Ungefähr auf halber Höhe veränderte sich der Klang des Holzes, wenn er die Steigeisen in die Rinde schlug. Ab hier war der Baum also hohl und nur aufgefüllt von den Waben des Bienenvolks. Den Beweis für die Richtigkeit seiner Annahme lieferten ihm die Bienen selbst. Wie winzige Kriegerinnen einer belagerten Stadt unternahmen sie zu Hunderten einen wütenden Ausfall durch das Haupttor. Die gestreiften Soldatinnen waren auf Kampf aus. Um sie von seiner Attacke abzulenken, hatte Seyfried das Raucheimerchen an einem Haken am Gürtel befestigt. Aus den Löchern im Deckel quoll scharf riechender Qualm, der seine Augen zu Tränen reizte.
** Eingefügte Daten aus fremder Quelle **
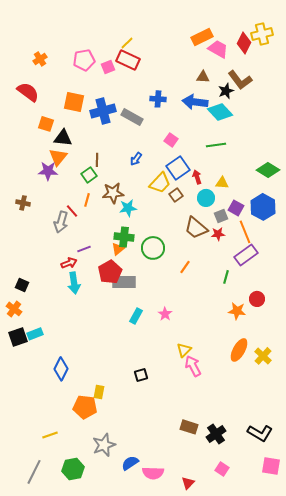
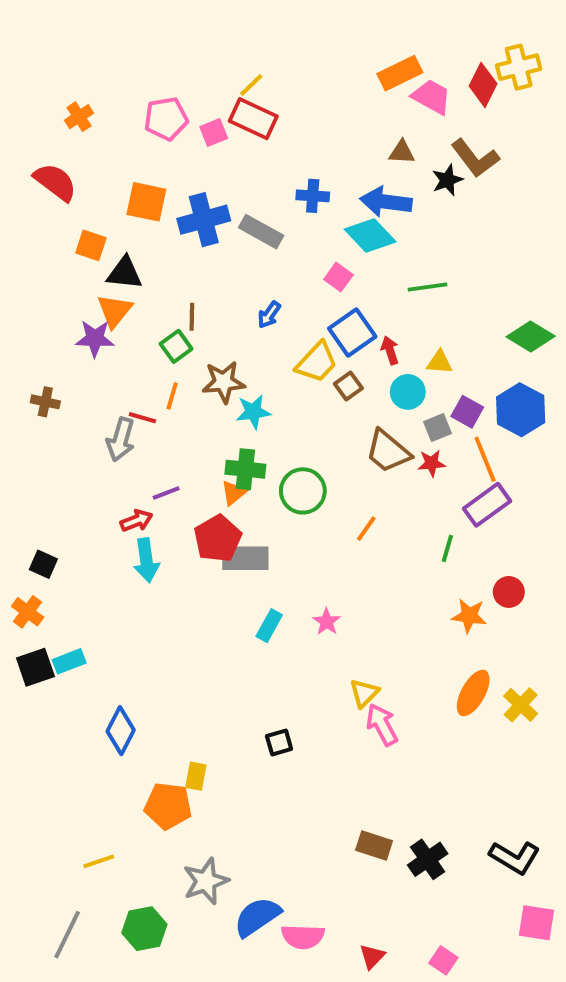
cyan diamond: (220, 112) -> (370, 235), moved
red line: (72, 211) -> (142, 418), turned -32
blue semicircle: (130, 463) -> (257, 917), size x1.4
pink square: (222, 469) -> (443, 960), moved

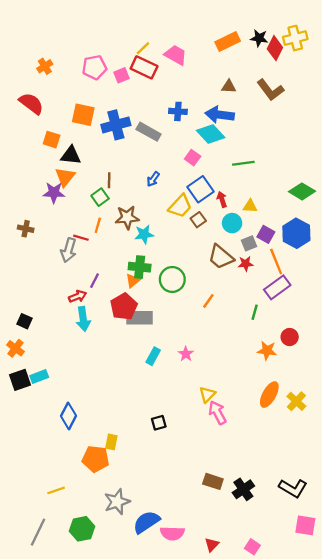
pink trapezoid: (432, 97) -> (176, 55), moved
black star: (447, 180) -> (259, 38), moved, turned 30
purple line: (166, 493) -> (94, 281), turned -42

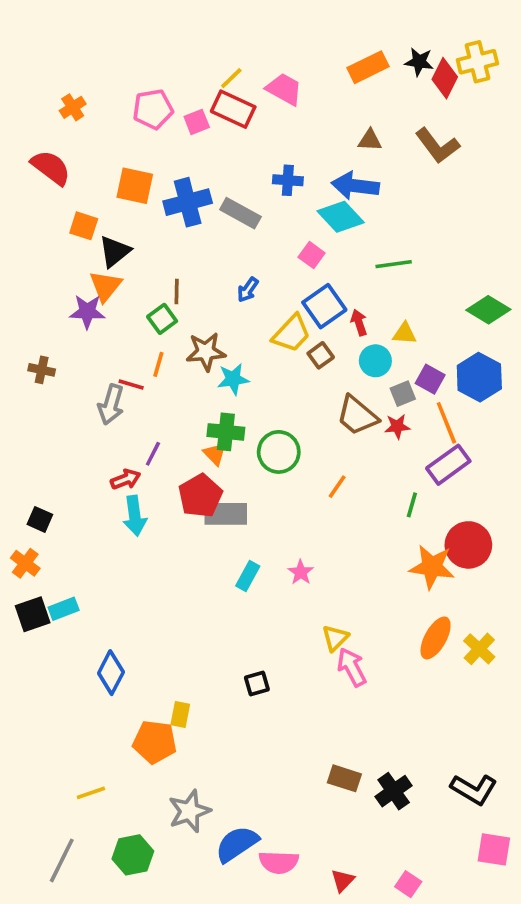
black triangle: (71, 155) -> (115, 251), turned -45
orange triangle: (133, 281) -> (215, 454), turned -35
red circle: (290, 337) -> (468, 545), size x1.6
orange star: (267, 351) -> (432, 567), size x1.4

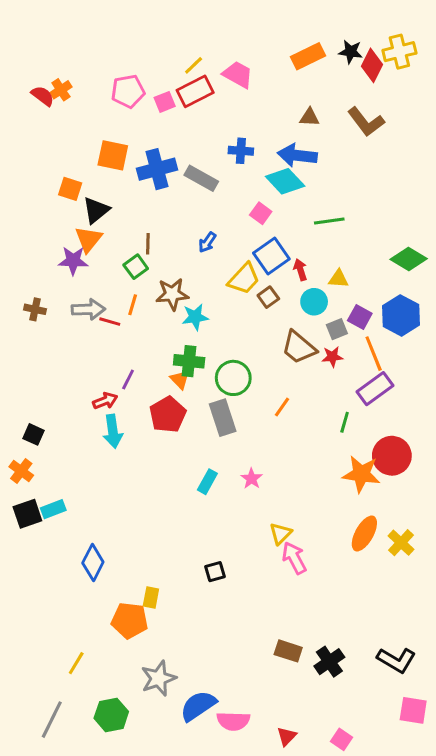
red rectangle: (233, 109) -> (195, 91), turned -52
red semicircle: (51, 168) -> (43, 96), moved, size x0.7
gray arrow: (111, 405) -> (88, 309), moved, turned -108
gray rectangle: (226, 514) -> (223, 418), moved, turned 72
yellow line: (91, 793) -> (76, 663), turned -40

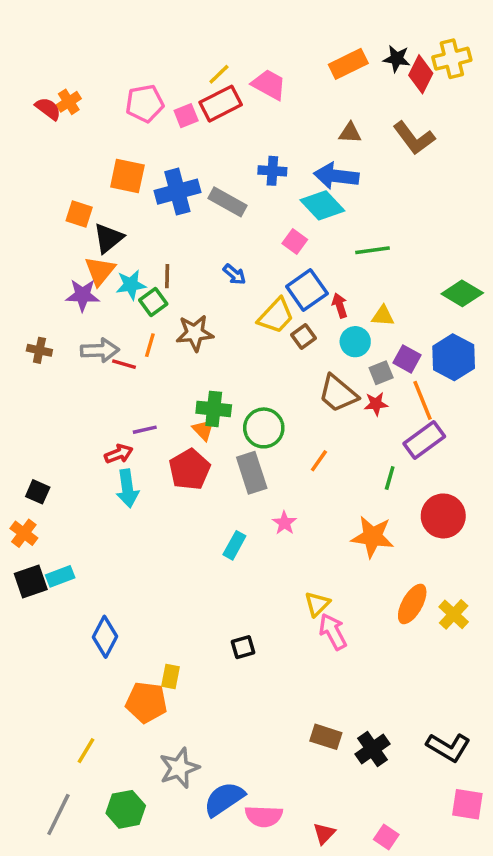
blue arrow: (207, 242) -> (234, 274), turned -85
cyan star: (195, 317) -> (131, 285), moved
purple line: (128, 379) -> (145, 430), turned 50
orange star: (361, 474) -> (372, 537), moved
pink star: (252, 479) -> (284, 523), moved

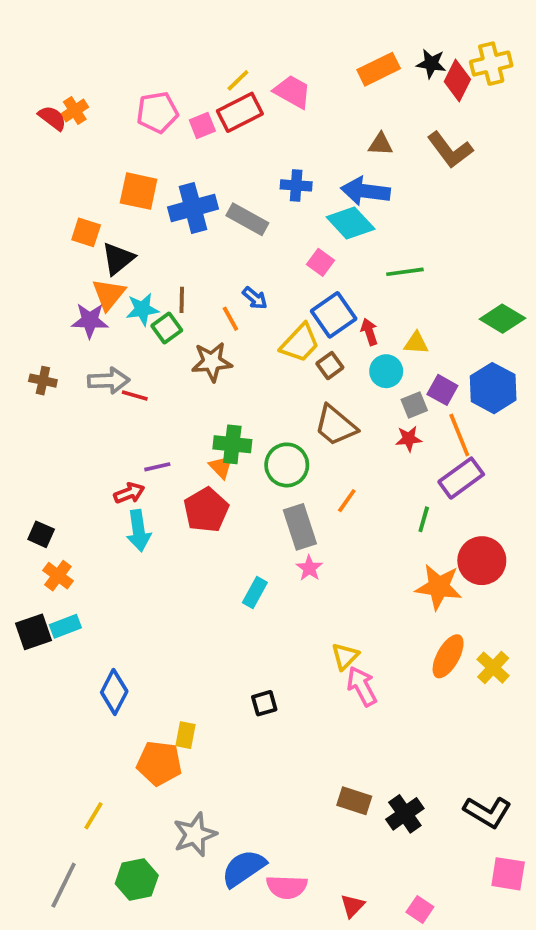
orange line: (150, 345) -> (230, 319), moved, turned -45
brown trapezoid: (338, 393) -> (336, 426), moved
gray rectangle: (252, 473) -> (300, 527), moved
orange cross: (24, 533) -> (58, 576), moved
orange star: (372, 537) -> (439, 587), moved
Der Rauch zog am Eingang des Bienenstocks vorbei und traf auf die geflügelte Armee. Ein großer Teil der Kriegerinnen machte sofort kehrt. Gleich würde sich im Inneren herumsprechen, dass Gefahr drohte.
Tara kläffte. Eine der Bienen setzte sich derweil auf Seyfrieds Hand, mit der er sich an einem Ast festhielt. Als er sie bewegte, stach das Tier zu. Ein kurzes bitteres Brennen durchfuhr die Hand. Seyfried tat das Tierchen leid. Seit er als Kind einmal einen Bienenkorb seines Vaters umgestoßen und als Lohn mehr als fünfzig Stiche abbekommen hatte, machte das Gift der Bienen ihm nichts mehr aus. Für die Kriegerin war das doppelt tragisch: Sie ließ mit dem Stich ihr Leben, und ihr größtmögliches Opfer konnte dem Feind nichts anhaben.
»Tara, sei ruhig!«, rief Seyfried der Hündin zu und löste die Hand vom Ast, um weiter emporzusteigen. Gleich griff eine neue Kriegerin an.
Als Seyfried die Höhe des Eingangs erreichte, umschwirrten die aufgeregten Truppen seinen Kopf. Einige Bienen verfingen sich in seinem Haar, stießen gegen seine Stirn oder landeten auf seinen Wangen. Er spürte ein paar Stiche, was vermutlich daran lag, dass der Rauch vom Eingang des Bienenstocks weggeweht wurde. Er drehte die Hüfte etwas, um den Qualm vor dem Wind zu schützen.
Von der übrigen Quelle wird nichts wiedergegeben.